Not all Japanese IT journalists are gaga over QR codes. Takefumi Makino writes on ASCII that QR codes really don’t make much business sense given that Japan already has a massive NFC/FeliCa contactless payment infrastructure in place. It’s so massive that QR payment players Line Pay and PayPay have said they are considering FeliCa cards for their respective payment networks. It’s all about accessing the mature population segment (60 and above) who hold the family purse strings but don’t like using smartphones and apps to pay for things, but they will use plastic.
As Makino san points out, the most attractive aspect of QR is the low cost that cleverly leverages the existing mobile and internet/cloud infrastructure: any store owner with a smartphone can offer contactless payments. Throw in lots of reward point goodies and you have a nice payment platform lock-in. In countries without a long history of credit card use like China and India, low overhead QR codes are an attractive ‘launchpad’ to bigger, better things. But there are well known QR code security weak points.

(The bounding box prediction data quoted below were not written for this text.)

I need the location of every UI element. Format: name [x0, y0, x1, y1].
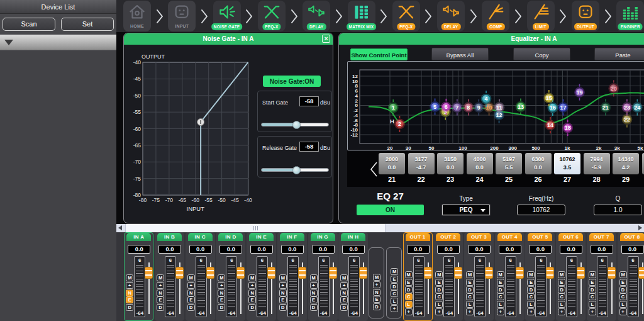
- fader-handle[interactable]: [485, 267, 493, 279]
- fader-handle[interactable]: [267, 267, 275, 279]
- channel-button-plus[interactable]: +: [466, 308, 474, 315]
- channel-button-d[interactable]: D: [619, 286, 627, 293]
- close-icon[interactable]: ✕: [322, 35, 330, 43]
- channel-button-l[interactable]: L: [435, 301, 443, 308]
- channel-button-plus[interactable]: +: [187, 282, 195, 289]
- channel-value[interactable]: 0.0: [312, 245, 335, 254]
- channel-button-plus[interactable]: +: [248, 282, 256, 289]
- channel-button-plus[interactable]: +: [497, 308, 504, 315]
- channel-button-e[interactable]: E: [126, 296, 133, 303]
- channel-button-d[interactable]: D: [218, 304, 225, 311]
- channel-button-n[interactable]: N: [248, 290, 256, 296]
- bypass-all-button[interactable]: Bypass All: [431, 48, 489, 60]
- fader-handle[interactable]: [175, 267, 184, 279]
- fader-handle[interactable]: [546, 267, 554, 279]
- channel-value[interactable]: 0.0: [342, 245, 365, 254]
- channel-button-plus[interactable]: +: [435, 308, 443, 315]
- device-dropdown[interactable]: [0, 35, 116, 50]
- toolbar-item-comp[interactable]: COMP: [482, 1, 509, 31]
- channel-button-d[interactable]: D: [466, 286, 474, 293]
- channel-button-m[interactable]: M: [279, 274, 287, 281]
- channel-button-e[interactable]: E: [187, 296, 195, 303]
- equalizer-chart[interactable]: 121086420-2-4-6-8-10-1220305010020030050…: [348, 62, 644, 150]
- channel-button-e[interactable]: E: [435, 279, 443, 286]
- master-button-plus[interactable]: +: [373, 281, 380, 288]
- toolbar-item-delay-out[interactable]: DELAY: [437, 1, 465, 31]
- master-button-m[interactable]: M: [391, 268, 398, 275]
- gate-param-value[interactable]: -58: [299, 142, 319, 152]
- channel-button-m[interactable]: M: [187, 274, 195, 281]
- fader-handle[interactable]: [298, 267, 306, 279]
- noise-gate-on-button[interactable]: Noise Gate:ON: [263, 76, 321, 87]
- channel-value[interactable]: 0.0: [468, 245, 491, 254]
- channel-button-e[interactable]: E: [527, 279, 535, 286]
- channel-button-d[interactable]: D: [558, 286, 565, 293]
- channel-value[interactable]: 0.0: [437, 245, 460, 254]
- master-button-d[interactable]: D: [391, 283, 398, 290]
- fader-handle[interactable]: [577, 267, 585, 279]
- channel-value[interactable]: 0.0: [621, 245, 644, 254]
- master-button-e[interactable]: E: [373, 296, 380, 303]
- toolbar-item-input[interactable]: INPUT: [168, 1, 196, 31]
- scan-button[interactable]: Scan: [3, 18, 55, 31]
- channel-value[interactable]: 0.0: [499, 245, 521, 254]
- band-button-21[interactable]: 20000.0: [379, 153, 405, 174]
- channel-button-c[interactable]: C: [558, 293, 565, 300]
- channel-value[interactable]: 0.0: [529, 245, 552, 254]
- channel-button-e[interactable]: E: [218, 296, 225, 303]
- channel-value[interactable]: 0.0: [560, 245, 582, 254]
- toolbar-item-peq-x-out[interactable]: PEQ-X: [392, 1, 420, 31]
- channel-button-d[interactable]: D: [340, 304, 348, 311]
- channel-button-d[interactable]: D: [405, 286, 413, 293]
- master-button-plus[interactable]: +: [391, 305, 398, 312]
- fader-handle[interactable]: [329, 267, 337, 279]
- channel-button-m[interactable]: M: [466, 271, 474, 278]
- band-button-30[interactable]: 180000.0: [642, 153, 644, 174]
- channel-button-d[interactable]: D: [589, 286, 596, 293]
- channel-button-d[interactable]: D: [187, 304, 195, 311]
- channel-button-n[interactable]: N: [340, 290, 348, 296]
- channel-value[interactable]: 0.0: [591, 245, 613, 254]
- channel-value[interactable]: 0.0: [189, 245, 212, 254]
- channel-button-m[interactable]: M: [310, 274, 318, 281]
- channel-value[interactable]: 0.0: [250, 245, 273, 254]
- gate-param-slider[interactable]: [261, 168, 329, 172]
- fader-handle[interactable]: [236, 267, 245, 279]
- channel-button-e[interactable]: E: [466, 279, 474, 286]
- channel-button-m[interactable]: M: [619, 271, 627, 278]
- master-button-m[interactable]: M: [373, 274, 380, 281]
- channel-button-d[interactable]: D: [435, 286, 443, 293]
- noise-gate-chart[interactable]: -80-75-70-65-60-55-50-45-40-80-75-70-65-…: [125, 51, 260, 220]
- channel-button-m[interactable]: M: [497, 271, 504, 278]
- channel-value[interactable]: 0.0: [128, 245, 150, 254]
- fader-handle[interactable]: [424, 267, 432, 279]
- channel-button-plus[interactable]: +: [218, 282, 225, 289]
- channel-value[interactable]: 0.0: [158, 245, 181, 254]
- channel-button-e[interactable]: E: [248, 296, 256, 303]
- channel-button-plus[interactable]: +: [405, 308, 413, 315]
- channel-button-l[interactable]: L: [466, 301, 474, 308]
- channel-button-m[interactable]: M: [558, 271, 565, 278]
- fader-handle[interactable]: [516, 267, 524, 279]
- channel-button-d[interactable]: D: [126, 304, 133, 311]
- channel-button-c[interactable]: C: [589, 293, 596, 300]
- master-button-n[interactable]: N: [373, 289, 380, 296]
- channel-button-n[interactable]: N: [126, 290, 133, 296]
- master-button-e[interactable]: E: [391, 276, 398, 283]
- toolbar-item-enginer[interactable]: ENGINER: [616, 1, 644, 31]
- channel-button-d[interactable]: D: [497, 286, 504, 293]
- channel-button-l[interactable]: L: [497, 301, 504, 308]
- fader-handle[interactable]: [206, 267, 214, 279]
- type-dropdown[interactable]: PEQ: [442, 205, 490, 215]
- toolbar-item-output[interactable]: OUTPUT: [572, 1, 599, 31]
- channel-button-plus[interactable]: +: [527, 308, 535, 315]
- channel-button-c[interactable]: C: [435, 293, 443, 300]
- channel-button-plus[interactable]: +: [340, 282, 348, 289]
- master-button-l[interactable]: L: [391, 298, 398, 305]
- mixer-scrollbar[interactable]: [116, 224, 644, 232]
- channel-button-c[interactable]: C: [405, 293, 413, 300]
- slider-knob[interactable]: [292, 121, 301, 129]
- toolbar-item-limit[interactable]: LIMIT: [527, 1, 555, 31]
- channel-button-n[interactable]: N: [310, 290, 318, 296]
- channel-button-c[interactable]: C: [619, 293, 627, 300]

In China ‘static’ QR codes used for paying parking ticket fines quickly became a scam problem. QR players migrated to one time use/one minute window ‘dynamic’ QR codes, but even those codes have been hijacked from customers waiting in line with smartphone out and QR code ready:
The latest trend in China is paying for things ‘in-app’ or using face recognition technology, both of which have nothing to do QR. Makino san argues that QR is really just a convenient startup technology for contactless payment systems that migrate to better and more secure technologies. I think it is a valid point. Competing payment system technologies like FeliCa/Suica will soon leverage mobile and cloud infrastructure that could eliminate the QR cost advantage. It will be fascinating to see how the QR payment startups in Japan pan out over time.